One of 12 people in cohort 1 withdrew consent during the study. No one dropped out of cohort 2, and adverse event incidence was lower with darunavir/cobicistat than with darunavir/ritonavir (4% versus 18%). One person dropped out of cohort 3 with a grade 2 rash while taking tipranavir/ritonavir. No one in any cohort had grade 3 or 4 adverse events, and no creatinine- or kidney-related lab abnormalities were recorded.
 
Cobicistat exposures were 2- to 4-fold higher with twice-daily dosing than with once-daily dosing in historical controls. Twice-daily cobicistat exposures were about 2-fold lower with darunavir than with cobicistat alone (12,200 versus 23,100 ng*h/mL) but well within the range of cobicistat levels that provide adequate boosting. Cobicistat area under the concentration-time curve (AUC) was 90% lower with tipranavir twice daily than with cobicistat twice daily alone (1620 versus 23,100 ng*h/mL). That finding reflects CYP3A induction by tipranavir.
 
Darunavir and elvitegravir trough concentrations were lower with darunavir plus elvitegravir/cobicistat than with darunavir/cobicistat or darunavir/ritonavir, with QUAD (the 4-in-1 pill containing elvitegravir, cobicistat, tenofovir, and emtricitabine), or with elvitegravir/ritonavir. Cobicistat twice-daily exposures were similar with darunavir/cobicistat plus elvitegravir and darunavir/cobicistat without elvitegravir.
 
Darunavir exposures were bioequivalent when given with twice-daily cobicistat and twice-daily ritonavir: mean 74,400 versus 67,900 ng*h/mL for AUC, 9040 versus 8390 ng/mL for maximum concentration (Cmax), and 3960 versus 3800 ng/mL for minimum concentration (Ctau).
 
Cobicistat-boosted darunavir exposures were not affected by coadministration of elvitegravir or etravirine.

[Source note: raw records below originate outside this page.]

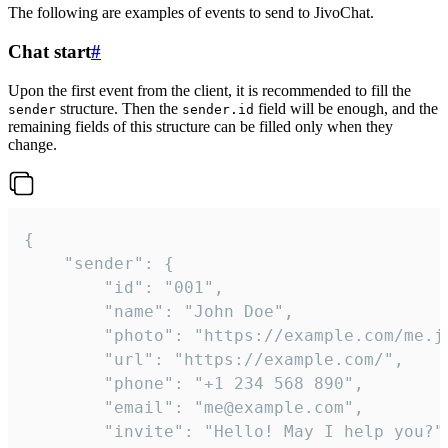
The following are examples of events to send to JivoChat.
Chat start
#
Upon the first event from the client, it is recommended to fill the
structure. Then the
field will be enough, and the
sender
sender.id
remaining fields of this structure can be filled only when they
change.
{

	"sender": {

		"id": "001",

		"name": "John Doe",

		"photo": "https://example.com/me.jpg",

		"url": "https://example.com/",

		"phone": "+1 234 568 890",

		"email": "me@example.com",

		"invite": "Hello! May I help you?"
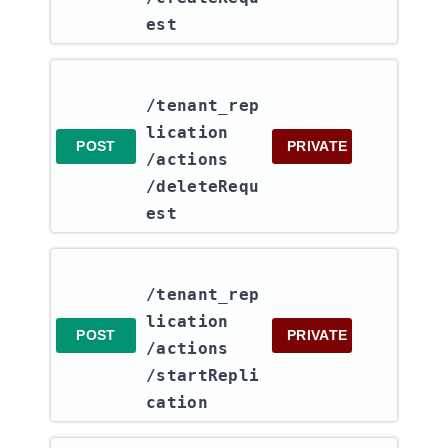
est
/tenant_rep
lication​
POST
PRIVATE
/actions​
/deleteRequ
est
/tenant_rep
lication​
POST
PRIVATE
/actions​
/startRepli
cation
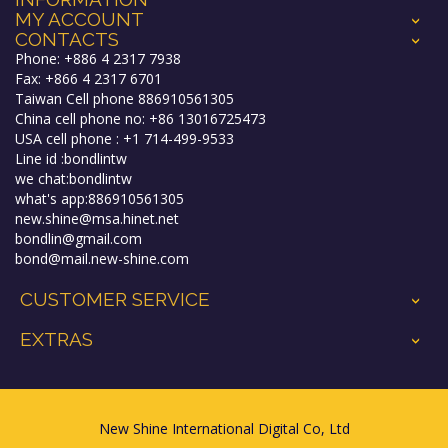
MY ACCOUNT
+
CONTACTS
+
Phone: +886 4 2317 7938
Fax: +866 4 2317 6701
Taiwan Cell phone 886910561305
China cell phone no: +86 13016725473
USA cell phone : +1 714-499-9533
Line id :bondlintw
we chat:bondlintw
what's app:886910561305
new.shine@msa.hinet.net
bondlin@gmail.com
bond@mail.new-shine.com
CUSTOMER SERVICE
+
EXTRAS
+
New Shine International Digital Co, Ltd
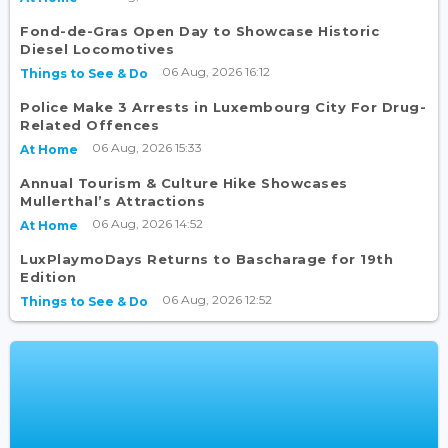
Fond-de-Gras Open Day to Showcase Historic
Diesel Locomotives
06 Aug, 2026 16:12
Things to See & Do
Police Make 3 Arrests in Luxembourg City For Drug-
Related Offences
06 Aug, 2026 15:33
At Home
Annual Tourism & Culture Hike Showcases
Mullerthal’s Attractions
06 Aug, 2026 14:52
At Home
LuxPlaymoDays Returns to Bascharage for 19th
Edition
06 Aug, 2026 12:52
Things to See & Do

Etravirine mean trough with darunavir/cobicistat (384 ng/mL) was higher than with darunavir/ritonavir (268 ng/mL).
 
Across the board, tipranavir exposures were lower with twice-daily cobicistat boosting than twice-daily ritonavir boosting: Geometric mean ratios were 46.2 (90% confidence interval [CI]) 40.0 to 53.4) for tipranavir 12-hour AUC, 62.2 (90% CI 54.9 to 70.5) for Cmax, and 14.4 (90% CI 11.7 to 17.6) for Ctau.
 
Summing up, the Gilead investigators list the following conclusions:
 
-- Cobicistat at 150 mg twice daily provided about 4-fold higher cobicistat exposure than 150 mg once daily.
 
-- Darunavir exposures were bioequivalent with darunavir/cobicistat twice daily and darunavir/ritonavir twice daily.
 
-- Cobicistat-boosted darunavir exposure was unaffected by elvitegravir or etravirine.
 
-- Elvitegravir and etravirine exposures with darunavir/cobicistat were comparable to historical and reference values.
 
-- Tipranavir and cobicistat exposures were markedly lower with tipranavir/cobicistat than with tipranavir/ritonavir.
 
-- The long-term safety of twice-daily cobicistat remains to be determined.
 
Reference
 
1. Ramanathan S, Wang H, Custodio J, Hepner-Harris M, Cheng A, Kearney BP. Lack of clinically relevant drug interactions between GS-7340 and efavirenz. 13th International Workshop on Clinical Pharmacology of HIV Therapy. April 16-18, 2012. Barcelona. Abstract P_08.